What needs to be done: Each line below must be reproduced exactly as it stands. Pictures stay out of the copy.

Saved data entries
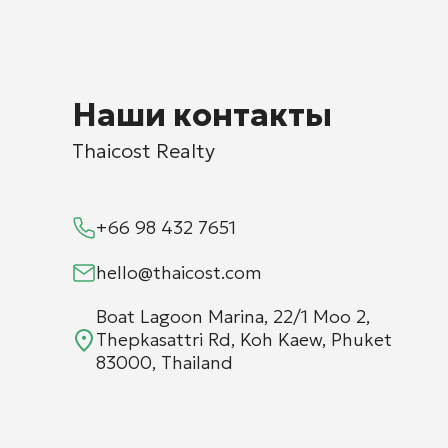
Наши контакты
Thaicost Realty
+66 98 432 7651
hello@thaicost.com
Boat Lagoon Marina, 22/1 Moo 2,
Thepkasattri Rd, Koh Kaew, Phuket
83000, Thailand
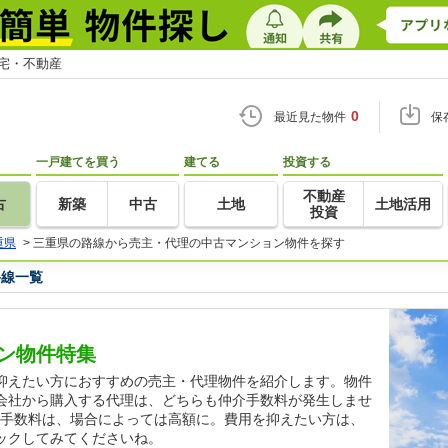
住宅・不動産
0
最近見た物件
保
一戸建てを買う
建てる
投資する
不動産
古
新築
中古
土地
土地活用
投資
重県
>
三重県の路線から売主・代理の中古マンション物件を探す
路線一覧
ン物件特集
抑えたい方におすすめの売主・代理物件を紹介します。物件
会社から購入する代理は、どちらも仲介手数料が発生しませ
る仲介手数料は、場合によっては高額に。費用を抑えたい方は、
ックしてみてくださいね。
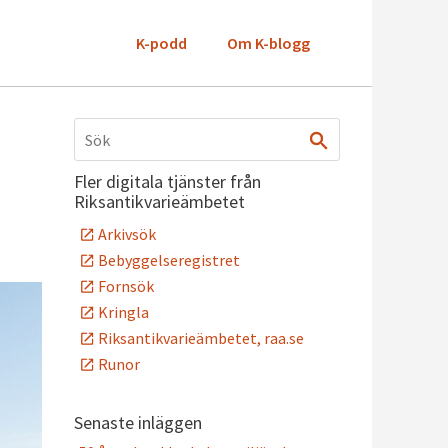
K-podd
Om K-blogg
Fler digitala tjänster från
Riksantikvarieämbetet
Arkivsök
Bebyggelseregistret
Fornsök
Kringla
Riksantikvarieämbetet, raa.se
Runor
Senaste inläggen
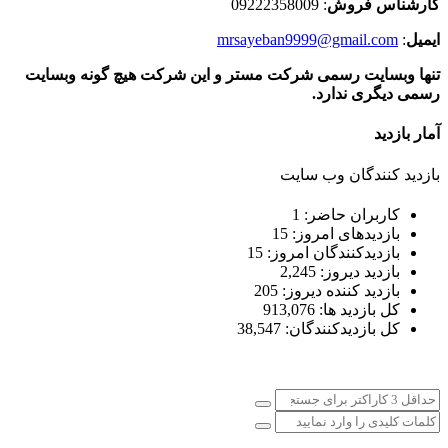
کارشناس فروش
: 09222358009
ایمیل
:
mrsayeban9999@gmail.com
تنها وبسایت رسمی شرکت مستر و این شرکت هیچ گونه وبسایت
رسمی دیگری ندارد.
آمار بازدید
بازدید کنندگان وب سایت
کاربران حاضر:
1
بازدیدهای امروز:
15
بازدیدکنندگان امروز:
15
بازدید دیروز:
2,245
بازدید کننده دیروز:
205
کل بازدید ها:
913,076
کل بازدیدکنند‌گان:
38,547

Output for this task:
Наши контакты
Thaicost Realty
+66 98 432 7651
hello@thaicost.com
Boat Lagoon Marina, 22/1 Moo 2,
Thepkasattri Rd, Koh Kaew, Phuket
83000, Thailand
住宅・不動産
0
最近見た物件
保
一戸建てを買う
建てる
投資する
不動産
古
新築
中古
土地
土地活用
投資
重県
>
三重県の路線から売主・代理の中古マンション物件を探す
路線一覧
ン物件特集
抑えたい方におすすめの売主・代理物件を紹介します。物件
会社から購入する代理は、どちらも仲介手数料が発生しませ
る仲介手数料は、場合によっては高額に。費用を抑えたい方は、
ックしてみてくださいね。
K-podd
Om K-blogg
Fler digitala tjänster från
Riksantikvarieämbetet
Arkivsök
Bebyggelseregistret
Fornsök
Kringla
Riksantikvarieämbetet, raa.se
Runor
Senaste inläggen
کارشناس فروش
: 09222358009
ایمیل
:
mrsayeban9999@gmail.com
تنها وبسایت رسمی شرکت مستر و این شرکت هیچ گونه وبسایت
رسمی دیگری ندارد.
آمار بازدید
بازدید کنندگان وب سایت
کاربران حاضر:
1
بازدیدهای امروز:
15
بازدیدکنندگان امروز:
15
بازدید دیروز:
2,245
بازدید کننده دیروز:
205
کل بازدید ها:
913,076
کل بازدیدکنند‌گان:
38,547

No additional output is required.